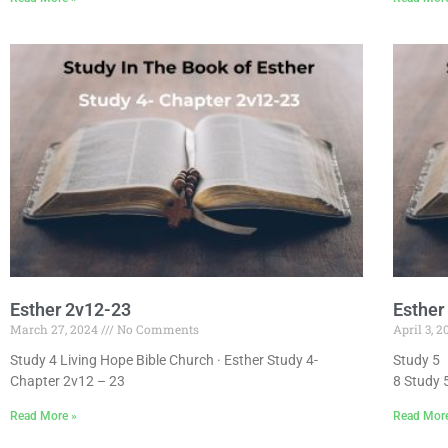
Esther 2v12-23
Esther
March 27, 2024
No Comments
April 3, 
Study 4 Living Hope Bible Church · Esther Study 4-
Study 5 
Chapter 2v12 – 23
8 Study 
Read More »
Read Mor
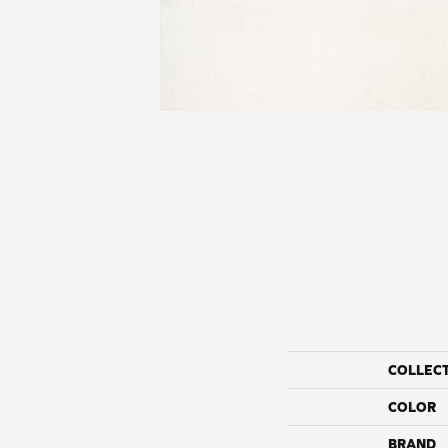
COLLEC
COLOR
BRAND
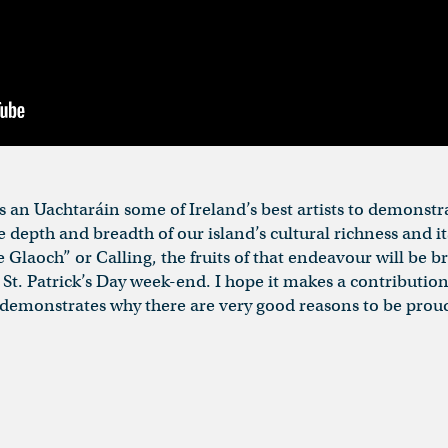
as an Uachtaráin some of Ireland’s best artists to demonst
depth and breadth of our island’s cultural richness and it
e Glaoch” or Calling, the fruits of that endeavour will be 
St. Patrick’s Day week-end. I hope it makes a contribution
t demonstrates why there are very good reasons to be proud o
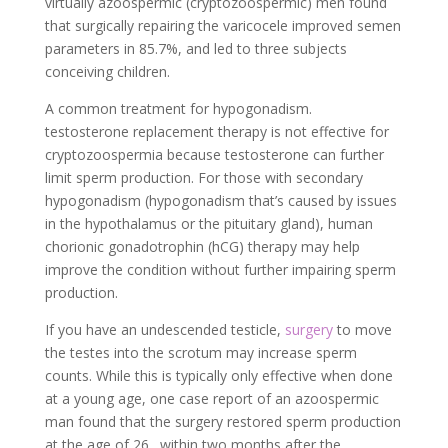
virtually azoospermic (cryptozoospermic) men found
that surgically repairing the varicocele improved semen
parameters in 85.7%, and led to three subjects
conceiving children.
A common treatment for hypogonadism.
testosterone replacement therapy is not effective for
cryptozoospermia because testosterone can further
limit sperm production. For those with secondary
hypogonadism (hypogonadism that’s caused by issues
in the hypothalamus or the pituitary gland), human
chorionic gonadotrophin (hCG) therapy may help
improve the condition without further impairing sperm
production.
If you have an undescended testicle,
surgery
to move
the testes into the scrotum may increase sperm
counts. While this is typically only effective when done
at a young age, one case report of an azoospermic
man found that the surgery restored sperm production
at the age of 26. within two months after the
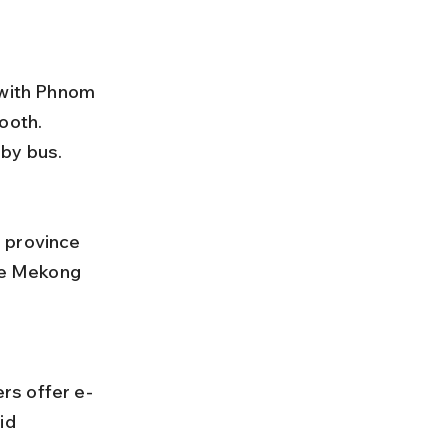
ooth. 
 by bus.
the Mekong 
id 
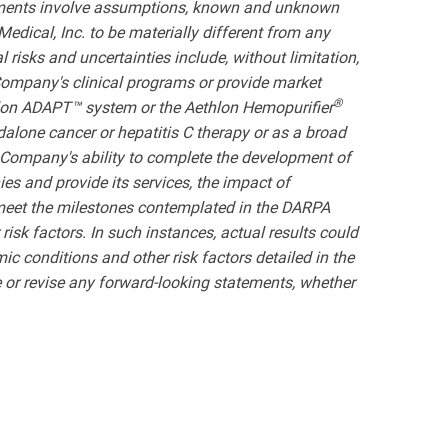
atements involve assumptions, known and unknown
edical, Inc. to be materially different from any
risks and uncertainties include, without limitation,
e Company's clinical programs or provide market
®
hlon ADAPT™ system or the Aethlon Hemopurifier
dalone cancer or hepatitis C therapy or as a broad
e Company's ability to complete the development of
es and provide its services, the impact of
 meet the milestones contemplated in the DARPA
risk factors. In such instances, actual results could
mic conditions and other risk factors detailed in the
or revise any forward-looking statements, whether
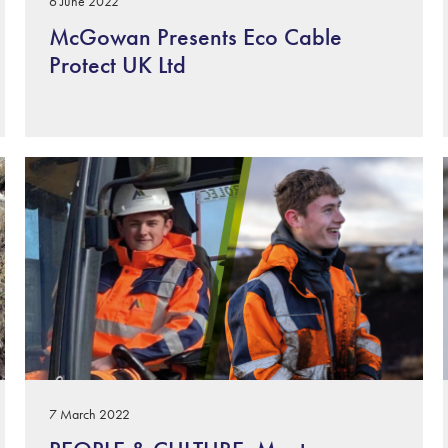
6 June 2022
McGowan Presents Eco Cable
Protect UK Ltd
7 March 2022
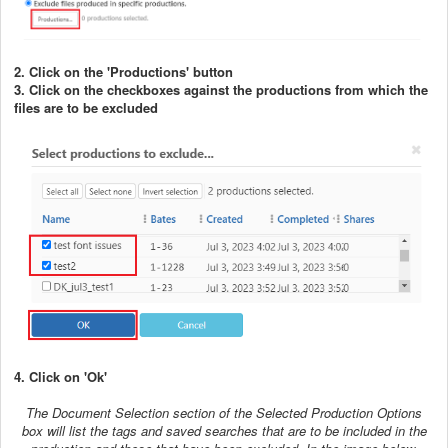
2. Click on the 'Productions' button
3. Click on the checkboxes against the productions from which the
files are to be excluded
4. Click on 'Ok'
The Document Selection section of the Selected Production Options
box will list the tags and saved searches that are to be included in the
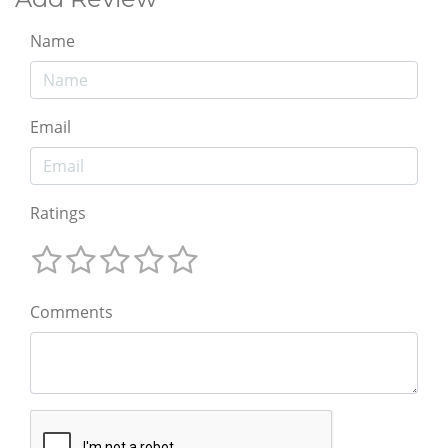
Name
Email
Ratings
Comments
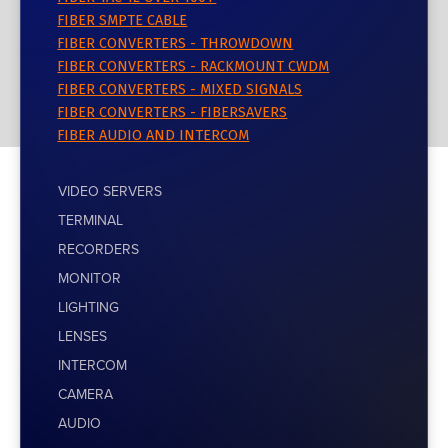
FIBER SMPTE CABLE
FIBER CONVERTERS - THROWDOWN
FIBER CONVERTERS - RACKMOUNT CWDM
FIBER CONVERTERS - MIXED SIGNALS
FIBER CONVERTERS - FIBERSAVERS
FIBER AUDIO AND INTERCOM
VIDEO SERVERS
TERMINAL
RECORDERS
MONITOR
LIGHTING
LENSES
INTERCOM
CAMERA
AUDIO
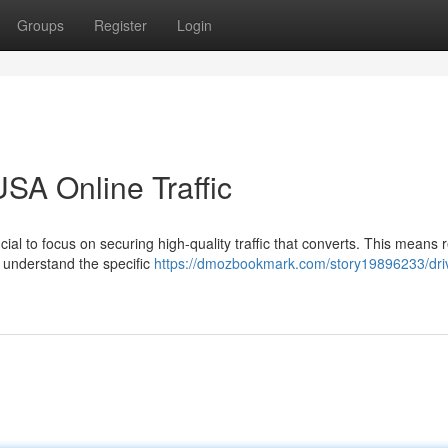
Groups
Register
Login
SA Online Traffic
cial to focus on securing high-quality traffic that converts. This means 
o understand the specific
https://dmozbookmark.com/story19896233/dri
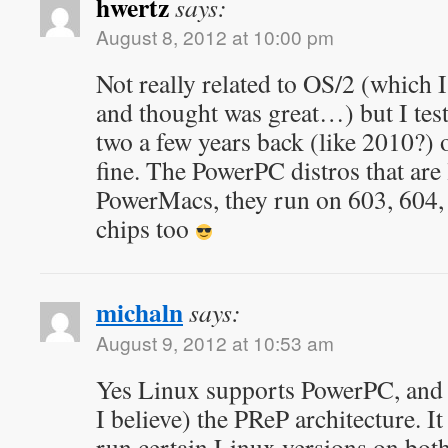
hwertz
says:
August 8, 2012 at 10:00 pm
Not really related to OS/2 (which I
and thought was great…) but I test
two a few years back (like 2010?) 
fine. The PowerPC distros that are 
PowerMacs, they run on 603, 60
chips too
michaln
says:
August 9, 2012 at 10:53 am
Yes Linux supports PowerPC, and s
I believe) the PReP architecture. It
run certain Linux versions on bot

Aim of the exercise
Set down exactly what runs from the line containing "fine. The PowerPC distros that are" through the last line above, both lines included.

Response box
fine. The PowerPC distros that are 
PowerMacs, they run on 603, 60
chips too
michaln
says:
August 9, 2012 at 10:53 am
Yes Linux supports PowerPC, and s
I believe) the PReP architecture. It
run certain Linux versions on bot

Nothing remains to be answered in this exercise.